Yukarıdaki belgelerden de anlaşılacağı gibi Lenin hastalığının ilerlediği günlerde ve iyileşme umudunun kalmadığı anlarda çevresinde bulunan kişilerden, karısından ve arkadaşlarından ötenazi isteğinde bulunmuştur. Bu konuda Stalini seçme sebebi eşi Krupskayayı seçmesi ile aynıdır. Yakın ve güvendiği arkadaşıdır. Ama ikisi de bu isteğini onu teskin ederek savuşturmuşlardır. Üstelik Leninin ötenazi isteği gayriresmi bir politbüro toplantısında değil resmi bir politbüro toplantısında tartışılmıştır. Tüm bu kararlar ve mektuplar bir politbüro üyesi olan Troçkinin bilgisi dahilinde idi ve Troçki bunlara rağmen politik çıkarları uğruna gerçekleri çarpıtmıştır.
Troçkinin niye böyle bir yalan söylediğini anlamak için aslında 1940 yılı ağustosuna geri gitmekte fayda vardır. Troçki bu yazı öncesi ABDde Komuüist Parti faaliyetlerini soruşturan Dies komitesine ifade vermeyi kabul etmiş ve bu durum kendi taraftarları arasında bile büyük tepki toplamıştı. Troçki daha sonra bu tepkiyi, Dies komitesini bir platform olarak kullanacağını iddia ederek yumuşatmak istemiştir. Başkanı olan Martin Dies adı ile anılan Dies komitesi daha sonra yine başkanı olan Mc Carthy adı ile anılan Mc Carthy komisyonunun öncelidir. Ancak faşist bir komisyonda Sovyetleri ve takipçilerini (yani ABD komünistlerini) eleştirmenin, onların faaliyeterini teşhir etmenin nasıl bir platform olacağı bellidir. O yüzden bu açıklama kendi taraftarlarını bile tatmin etmemiştir. Zaten bu yazının yayımlanmasından 20 gün sonra, 30 Ağustos 1940ta Troçkinin oldukça yakın çevresinden olan Jacques Monarc/Roman Mercader Troçkiyi kafasına bir çekiç ile vurarak öldürdüğünde gerekçe olarak onun Dies komitesine ifade vermek istemesini ve onun kız arkadaşı ile evlenmesine karşı çıkmasını gösterir. Troçkinin sekreteri katilin birkaç yıllık kız arkadaşıdır ve Troçki ve katil iyi aile dostudurlar.

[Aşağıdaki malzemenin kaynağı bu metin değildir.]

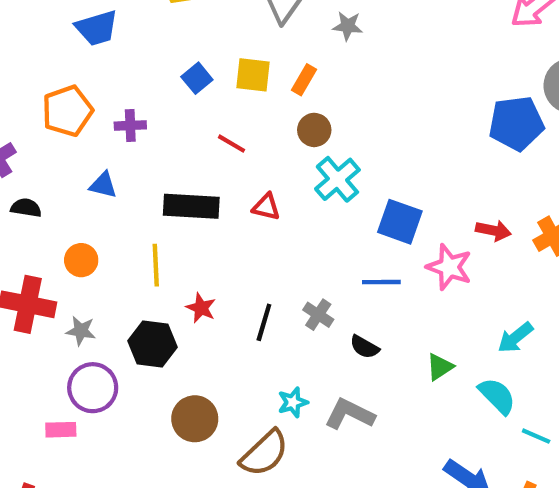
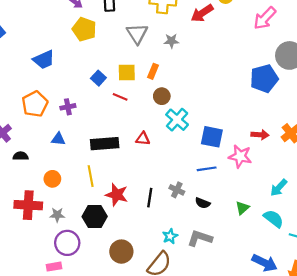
red line: (232, 144) -> (120, 97), moved
red star: (201, 308) -> (117, 195), size x1.5

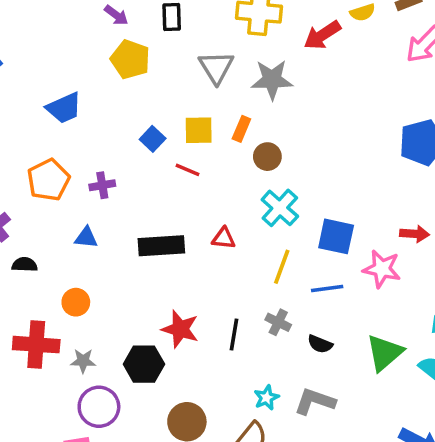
gray star: (171, 41) -> (272, 80), size x1.6
brown circle: (162, 96) -> (267, 157), moved
yellow line: (91, 176) -> (282, 267), moved, turned 30
green triangle: (242, 208) -> (385, 353), size x1.6

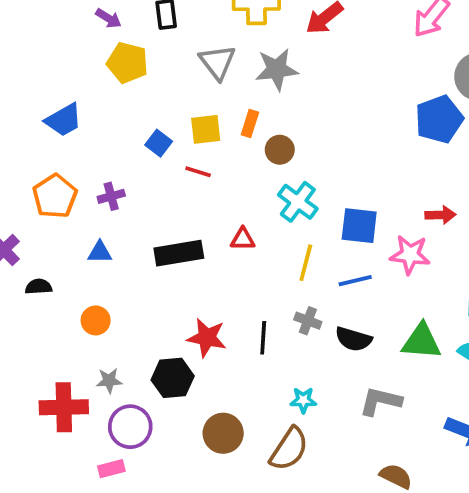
black semicircle: (320, 344) -> (353, 339), size x1.4
red cross: (36, 345) -> (64, 407), moved
green triangle: (385, 353) -> (421, 341), turned 51
cyan star: (266, 398) -> (303, 400), turned 30
gray L-shape: (315, 401) -> (380, 401), moved

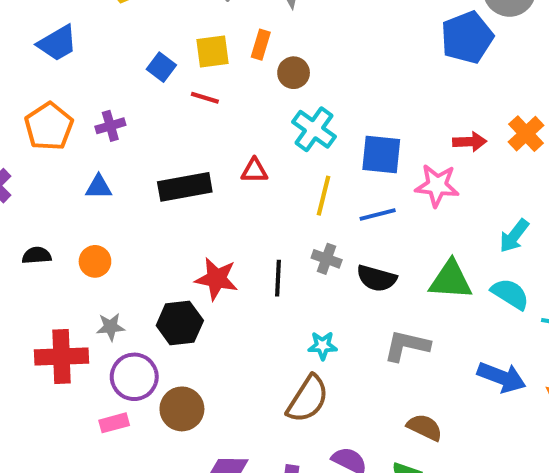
black semicircle: (39, 287) -> (37, 255), moved
brown circle: (223, 433) -> (182, 409), moved

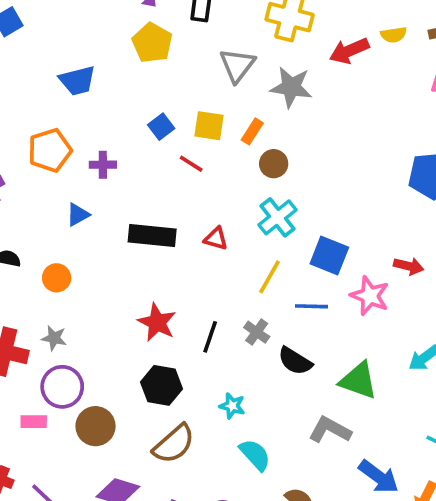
blue triangle: (99, 187) -> (78, 215), turned -45
cyan semicircle: (510, 294) -> (255, 455), moved
black hexagon: (180, 323) -> (161, 385), moved
gray L-shape: (407, 346) -> (330, 430), moved
brown semicircle: (308, 399) -> (174, 444), moved

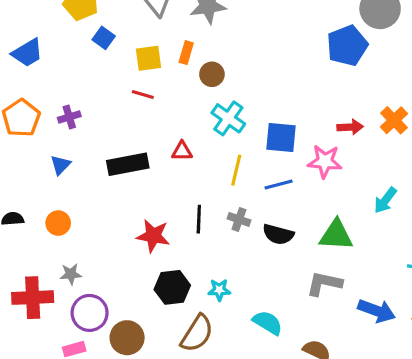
blue square: (161, 127) -> (104, 38), moved
black line: (210, 337) -> (199, 219), moved
cyan star: (232, 406) -> (219, 290), moved

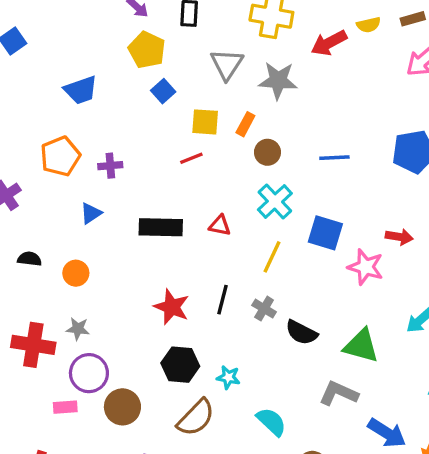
red line: (143, 95) -> (191, 158), turned -50
blue line: (279, 184) -> (334, 158), moved

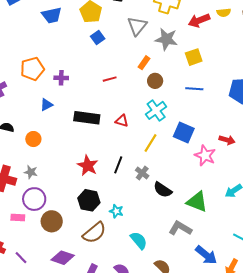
blue trapezoid: (81, 90) -> (52, 15), moved
yellow square: (205, 122) -> (194, 57), moved, turned -30

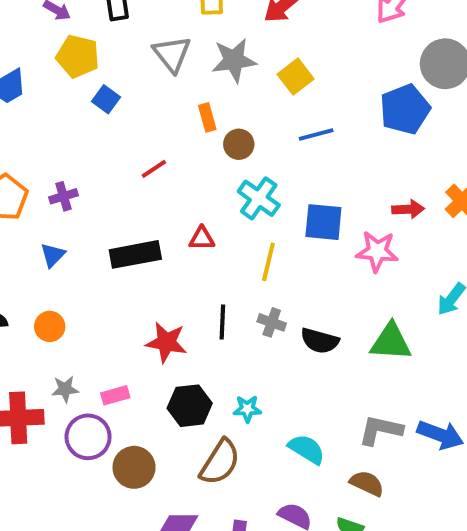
orange rectangle: (144, 63) -> (207, 117), turned -32
pink rectangle: (18, 217) -> (115, 395), moved
gray L-shape: (180, 228) -> (381, 430), moved

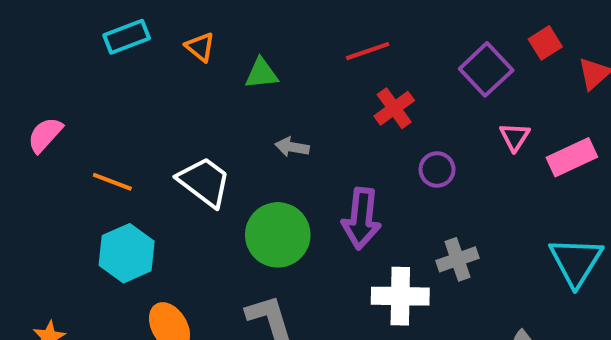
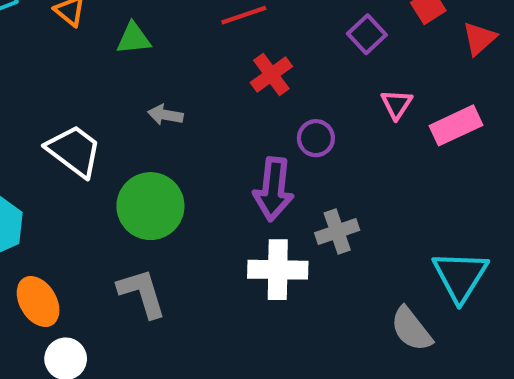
purple square: (486, 69) -> (367, 34), size x0.7
purple arrow: (361, 219) -> (274, 189), moved
cyan triangle: (576, 261) -> (460, 276), moved

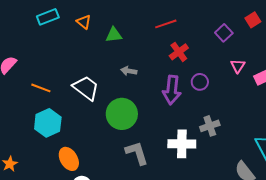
purple arrow: (274, 189) -> (172, 90), moved
gray L-shape: (142, 293) -> (137, 153), moved

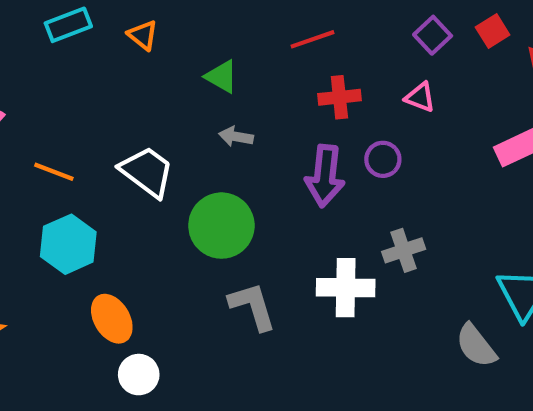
purple square: (224, 33) -> (433, 35), moved
green triangle: (114, 35) -> (221, 77), moved, turned 36
red cross: (179, 52) -> (339, 97), turned 30
pink triangle: (238, 66) -> (420, 97), moved, turned -42

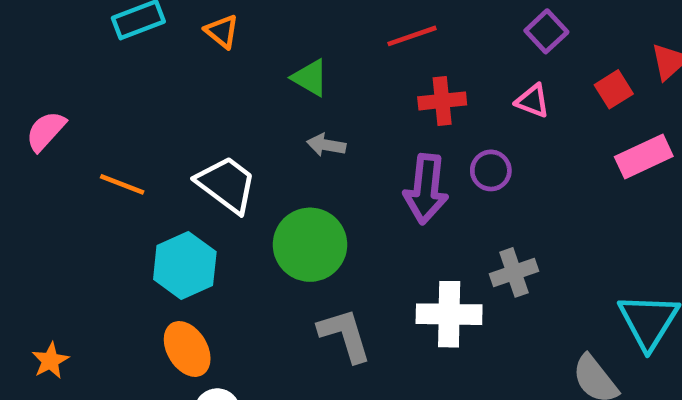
red square: (493, 31) -> (614, 89), moved
cyan hexagon: (68, 244) -> (185, 266), moved

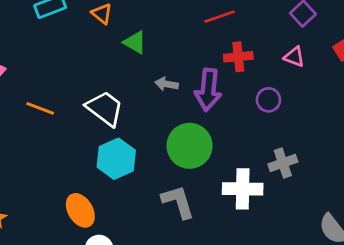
green triangle: (310, 78) -> (135, 42), moved
purple arrow: (426, 189) -> (208, 90), moved
green circle: (310, 245) -> (189, 146), moved
cyan hexagon: (185, 266) -> (116, 159), moved

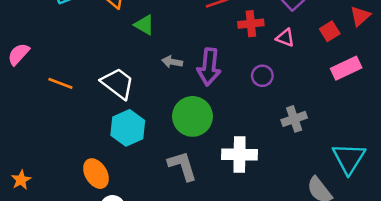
red cross: (238, 57) -> (251, 24), moved
gray cross: (283, 163) -> (294, 119), moved

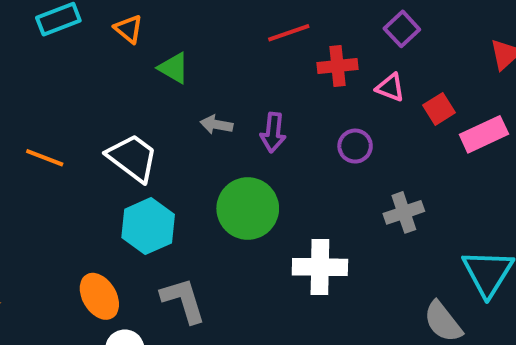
red square: (330, 31) -> (439, 109), moved
purple arrow: (209, 67) -> (273, 132), size x0.7
gray L-shape: (182, 166) -> (183, 300), moved

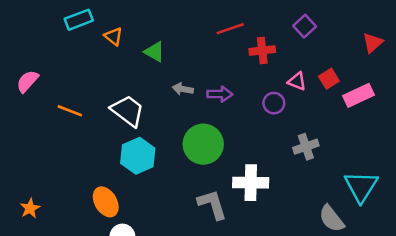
orange triangle: (129, 29) -> (113, 36), moved
pink triangle: (390, 87) -> (297, 81), moved
purple arrow: (273, 132) -> (220, 94), turned -95
gray L-shape: (183, 300) -> (212, 204), moved

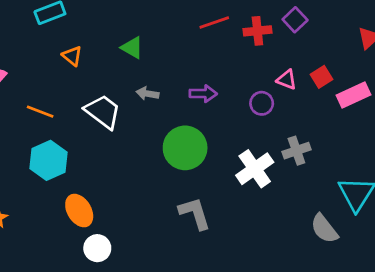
orange triangle: (113, 36) -> (72, 56), moved
red cross: (262, 50) -> (257, 31), moved
gray arrow: (183, 89) -> (147, 94), moved
cyan hexagon: (138, 156) -> (49, 160), moved
white cross: (251, 183) -> (255, 169), moved, turned -36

Emperyalistler, solu değersizleştirme kampanyasında çoğu zaman solcuları kullanırlar. Halil Berktay ve Gün Zileli gibilerin 35 yıl sonra 1 Mayıs katliamını tam da 12 Eylül iddianamesi açıklandığında solun üzerine yıkıp devleti ve 12 Mart darbecilerini aklamaya çalışması böyle bir çabanın ürünüdür.

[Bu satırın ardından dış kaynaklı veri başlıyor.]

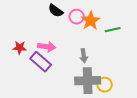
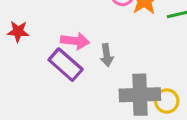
red star: (20, 48) -> (18, 31), moved
gray arrow: (84, 56) -> (107, 55), moved

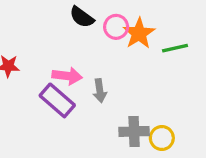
gray cross: (140, 95) -> (134, 131), size x0.7

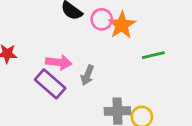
green line: (175, 48) -> (153, 55), moved
gray arrow: (100, 91) -> (87, 75), turned 30

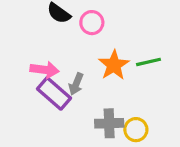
orange star: (122, 25) -> (114, 65), moved
purple rectangle: (50, 84) -> (54, 93), moved

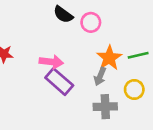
gray arrow: (76, 84) -> (100, 76), moved
yellow circle: (136, 130) -> (134, 90), moved

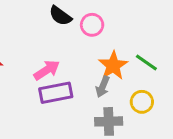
green line: (138, 55) -> (146, 63), turned 48
pink arrow: (51, 62) -> (47, 70), turned -40
purple rectangle: (59, 82) -> (56, 93), turned -52

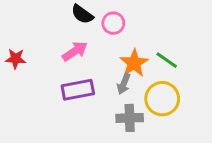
pink arrow: (47, 70) -> (75, 51), moved
yellow circle: (142, 102) -> (162, 99), size x1.5

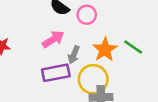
gray arrow: (124, 84) -> (74, 55), moved
yellow circle: (162, 99) -> (93, 79), moved

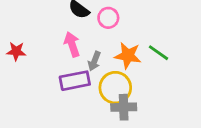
pink arrow: (53, 39) -> (72, 44), turned -75
orange star: (105, 50) -> (128, 56), turned -30

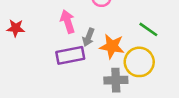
orange star: (128, 56) -> (112, 46), moved
yellow circle: (115, 88) -> (139, 62), moved

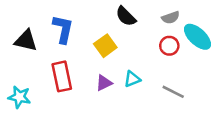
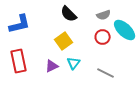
blue L-shape: (63, 29) -> (20, 24), turned 65
yellow square: (105, 46) -> (64, 41), moved
cyan triangle: (132, 79) -> (74, 63), turned -32

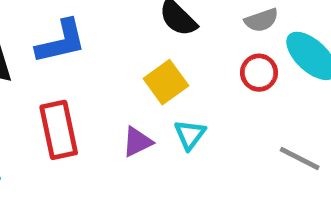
gray line: (106, 73) -> (300, 158), moved

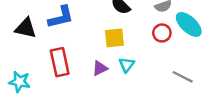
yellow square: (166, 82) -> (114, 38), turned 30

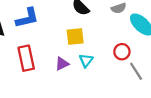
red circle: (162, 33) -> (122, 52), moved
gray line: (183, 77) -> (136, 71), turned 30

Biz tarihe günümüzü aydınlatması açısından bakarız, geçmiş sosyalist devletler ve deneyimler de bu açıdan eleştirel bir gözle incelenmeli ve tartışılmalıdır. Ancak Soğuk Savaş propagandaları ile geçmişi anlamak mümkün değildir. Geçmişi anlayabilmek ve onun sağlıklı bir değerlendirmesini, eleştirisini yapabilmek için, önce dezenformasyon ile gerçeğin birbirinden ayrılması gereklidir.